Découvrez comment le lissage des étiquettes empêche le surajustement et améliore la généralisation des modèles. Découvrez comment mettre en œuvre cette technique avec Ultralytics pour obtenir de meilleurs résultats.
Le lissage des étiquettes est une technique de régularisation largement utilisée dans l'apprentissage automatique pour améliorer la généralisation des modèles et éviter le surapprentissage. Lors de l'entraînement des réseaux neuronaux, l'objectif est généralement de minimiser l'erreur entre les prédictions et la vérité terrain. Cependant, si un modèle devient trop confiant dans ses prédictions (en attribuant une probabilité proche de 100 % à une seule classe), il commence souvent à mémoriser le bruit spécifique dans les données d'entraînement plutôt qu'à apprendre des modèles robustes. Ce phénomène, connu sous le nom de surajustement, dégrade les performances sur de nouveaux exemples non vus. Le lissage des étiquettes remédie à ce problème en décourageant le modèle de faire des prédictions avec une certitude absolue, en indiquant essentiellement au réseau qu'il existe toujours une petite marge d'erreur.
Pour comprendre comment fonctionne le lissage des étiquettes, il est utile de le comparer aux cibles « rigides » standard. Dans
les méthodes traditionnelles apprentissage supervisé, les étiquettes de classification
sont généralement représentées via codage one-hot. Par exemple,
dans une tâche consistant à distinguer les chats des chiens, une image de « chien » aurait un vecteur cible de
[0, 1]. Pour correspondre parfaitement à cela, le modèle pousse ses scores internes, appelés
logits, vers l'infini, ce qui peut entraîner
des gradients instables et une incapacité à s'adapter.
Le lissage des étiquettes remplace ces 1 et 0 rigides par des cibles « souples ». Au lieu d'une probabilité cible de
1.0, la classe correcte pourrait être attribuée 0.9, tandis que la masse de probabilité restante
(0.1) est répartie uniformément entre les classes incorrectes. Ce léger décalage modifie l'objectif de
la fonction de perte, comme
entropie croisée, empêchant ainsi le
fonction d'activation (généralement
Softmax) de saturer. Le résultat est un modèle qui apprend
des regroupements plus serrés de classes dans l'espace des caractéristiques et produit de meilleurs
calibrage du modèle, ce qui signifie que les
probabilités prédites reflètent plus fidèlement la vraisemblance réelle de justesse.
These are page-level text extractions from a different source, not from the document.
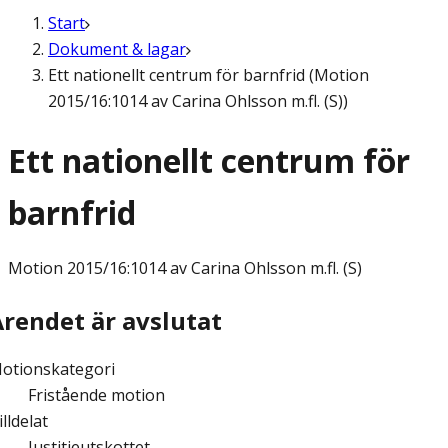
Start
Dokument & lagar
Ett nationellt centrum för barnfrid (Motion
2015/16:1014 av Carina Ohlsson m.fl. (S))
Ett nationellt centrum för
barnfrid
Motion
2015/16:1014 av Carina Ohlsson m.fl. (S)
Ärendet är avslutat
otionskategori
Fristående motion
illdelat
Justitieutskottet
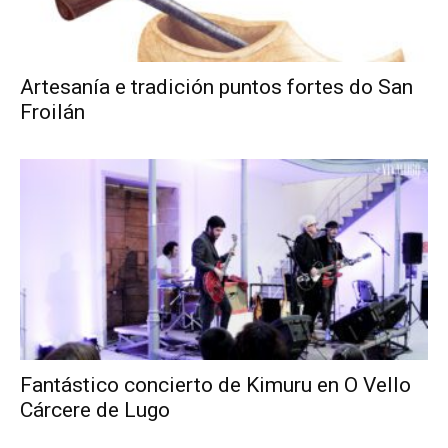
Artesanía e tradición puntos fortes do San
Froilán
Fantástico concierto de Kimuru en O Vello
Cárcere de Lugo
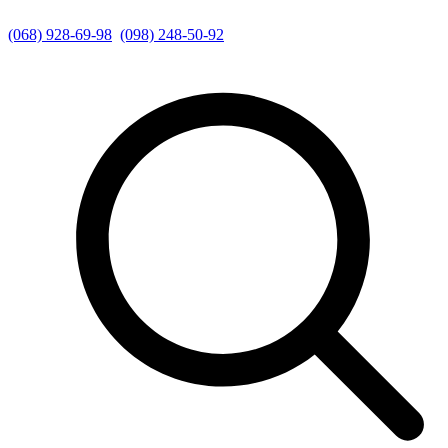
(068) 928-69-98
(098) 248-50-92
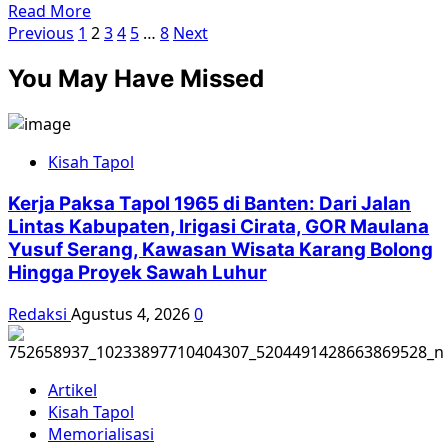
Read
Read More
Paginasi
more
Previous
1
2
3
4
5
…
8
Next
about
pos
You May Have Missed
Suara
Keadilan
dari
Kuburan
Kisah Tapol
Massal
Kerja Paksa Tapol 1965 di Banten: Dari Jalan
Lintas Kabupaten, Irigasi Cirata, GOR Maulana
Yusuf Serang, Kawasan Wisata Karang Bolong
Hingga Proyek Sawah Luhur
Redaksi
Agustus 4, 2026
0
Artikel
Kisah Tapol
Memorialisasi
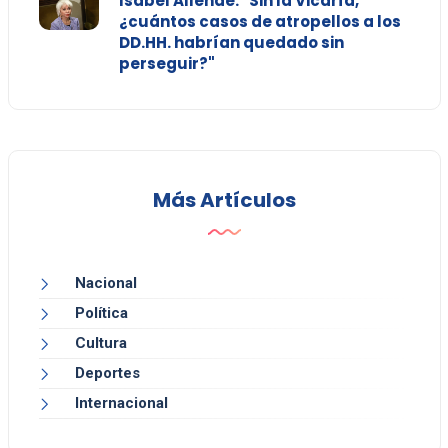
Isabel Allende: "Sin la Vicaría,
¿cuántos casos de atropellos a los
DD.HH. habrían quedado sin
perseguir?"
Más Artículos
Nacional
Política
Cultura
Deportes
Internacional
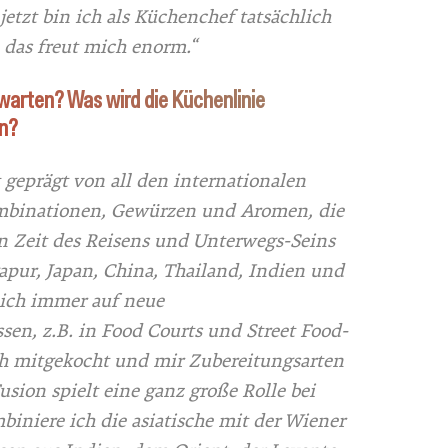
jetzt bin ich als Küchenchef tatsächlich
 das freut mich enorm.“
warten? Was wird die Küchenlinie
n?
geprägt von all den internationalen
mbinationen, Gewürzen und Aromen, die
n Zeit des Reisens und Unterwegs-Seins
apur, Japan, China, Thailand, Indien und
mich immer auf neue
sen, z.B. in Food Courts und Street Food-
ch mitgekocht und mir Zubereitungsarten
usion spielt eine ganz große Rolle bei
iniere ich die asiatische mit der Wiener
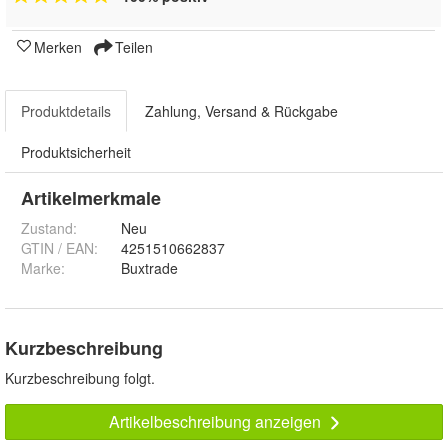
Merken
Teilen
Produktdetails
Zahlung, Versand & Rückgabe
Produktsicherheit
Artikelmerkmale
Zustand:
Neu
GTIN / EAN:
4251510662837
Marke:
Buxtrade
Kurzbeschreibung
Kurzbeschreibung folgt.
Artikelbeschreibung anzeigen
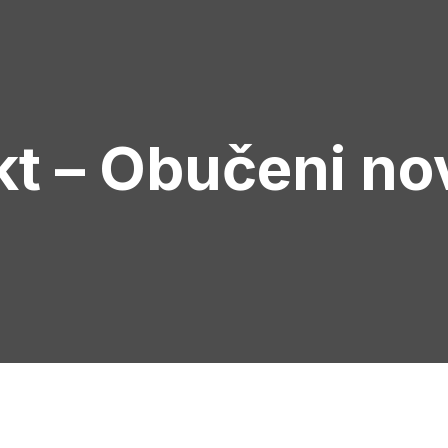
t – Obučeni nov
Cette technique est particulièrement cruciale dans les domaines où l'ambiguïté des données est inhérente ou lorsque les ensembles de données sont sujets à des erreurs d'étiquetage .
Les cadres modernes d'apprentissage profond simplifient l'application de cette technique. À l'aide du
ultralytics package, vous pouvez facilement intégrer le lissage des étiquettes dans votre pipeline d'entraînement pour
classification des images ou des tâches de détection. Cela
est souvent fait pour tirer le maximum de performances de modèles de pointe tels que
YOLO26.
L'exemple suivant montre comment entraîner un modèle de classification avec le lissage des étiquettes activé :
from ultralytics import YOLO
# Load a pre-trained YOLO26 classification model
model = YOLO("yolo26n-cls.pt")
# Train with label_smoothing set to 0.1
# The target for the correct class becomes 1.0 - 0.5 * 0.1 = 0.95 (depending on implementation specifics)
model.train(data="mnist", epochs=5, label_smoothing=0.1)
Il est utile de distinguer le lissage des étiquettes des autres stratégies de régularisation afin de comprendre quand l'utiliser.
En atténuant le problème de gradient disparaissant dans les couches finales et en encourageant le modèle à apprendre des caractéristiques plus robustes, le lissage des étiquettes reste un élément essentiel des architectures modernes d' apprentissage profond.